- TASK INSTRUCTIONS -
From the data below, please reproduce exactly everything from the line that contains "提升盈利能力的策略包括：延长设备每日有效营业时间（利" down to the line that contains "Запірна арматура", with both ends included.

- SUPPLIED MATERIAL -

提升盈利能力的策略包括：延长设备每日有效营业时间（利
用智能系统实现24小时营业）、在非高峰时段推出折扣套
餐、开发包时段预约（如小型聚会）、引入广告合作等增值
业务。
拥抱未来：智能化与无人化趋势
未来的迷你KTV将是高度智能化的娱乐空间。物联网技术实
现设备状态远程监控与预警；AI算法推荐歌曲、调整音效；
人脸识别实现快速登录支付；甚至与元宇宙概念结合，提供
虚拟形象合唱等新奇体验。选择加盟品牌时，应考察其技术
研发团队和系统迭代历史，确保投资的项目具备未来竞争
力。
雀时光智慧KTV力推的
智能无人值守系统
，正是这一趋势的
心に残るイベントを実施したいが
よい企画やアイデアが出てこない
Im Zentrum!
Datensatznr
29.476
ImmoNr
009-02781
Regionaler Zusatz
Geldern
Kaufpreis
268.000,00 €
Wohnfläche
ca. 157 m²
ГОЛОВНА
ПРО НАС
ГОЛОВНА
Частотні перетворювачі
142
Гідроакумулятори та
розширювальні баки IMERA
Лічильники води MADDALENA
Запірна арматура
==
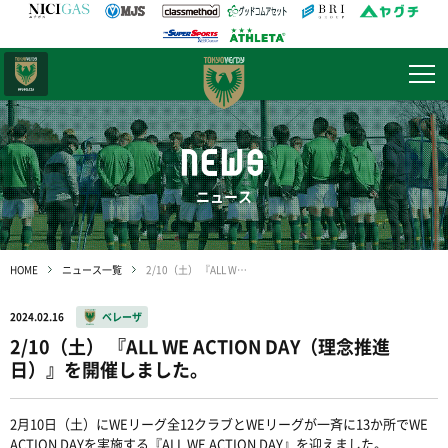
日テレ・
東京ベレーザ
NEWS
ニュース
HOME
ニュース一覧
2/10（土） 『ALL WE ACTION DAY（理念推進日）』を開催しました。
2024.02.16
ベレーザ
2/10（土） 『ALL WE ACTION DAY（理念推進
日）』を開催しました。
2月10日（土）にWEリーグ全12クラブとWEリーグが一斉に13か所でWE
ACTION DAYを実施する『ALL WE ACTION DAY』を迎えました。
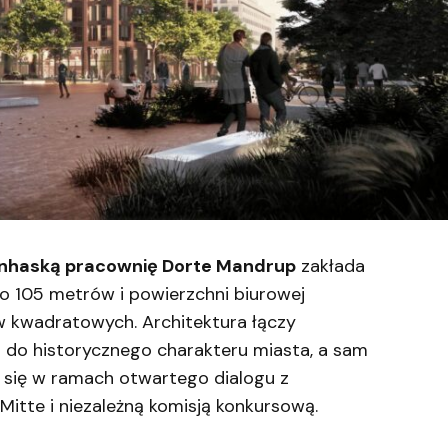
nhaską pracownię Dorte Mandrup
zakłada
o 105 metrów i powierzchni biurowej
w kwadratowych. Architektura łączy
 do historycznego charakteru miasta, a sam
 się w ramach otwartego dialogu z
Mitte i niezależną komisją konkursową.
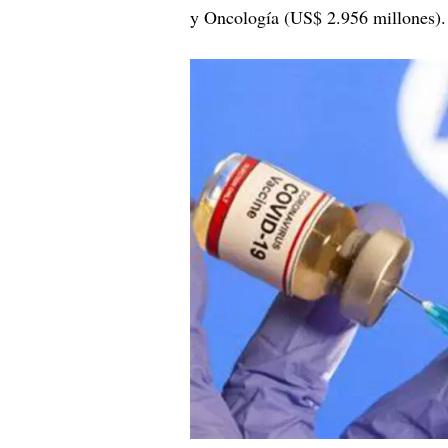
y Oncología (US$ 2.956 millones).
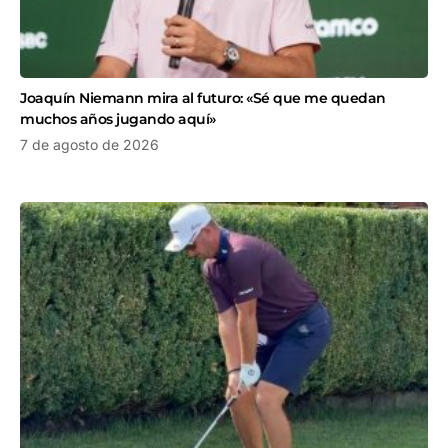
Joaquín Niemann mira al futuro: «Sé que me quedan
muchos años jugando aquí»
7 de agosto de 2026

- SOLUTION TO THIS TASK -
提升盈利能力的策略包括：延长设备每日有效营业时间（利
用智能系统实现24小时营业）、在非高峰时段推出折扣套
餐、开发包时段预约（如小型聚会）、引入广告合作等增值
业务。
拥抱未来：智能化与无人化趋势
未来的迷你KTV将是高度智能化的娱乐空间。物联网技术实
现设备状态远程监控与预警；AI算法推荐歌曲、调整音效；
人脸识别实现快速登录支付；甚至与元宇宙概念结合，提供
虚拟形象合唱等新奇体验。选择加盟品牌时，应考察其技术
研发团队和系统迭代历史，确保投资的项目具备未来竞争
力。
雀时光智慧KTV力推的
智能无人值守系统
，正是这一趋势的
心に残るイベントを実施したいが
よい企画やアイデアが出てこない
Im Zentrum!
Datensatznr
29.476
ImmoNr
009-02781
Regionaler Zusatz
Geldern
Kaufpreis
268.000,00 €
Wohnfläche
ca. 157 m²
ГОЛОВНА
ПРО НАС
ГОЛОВНА
Частотні перетворювачі
142
Гідроакумулятори та
розширювальні баки IMERA
Лічильники води MADDALENA
Запірна арматура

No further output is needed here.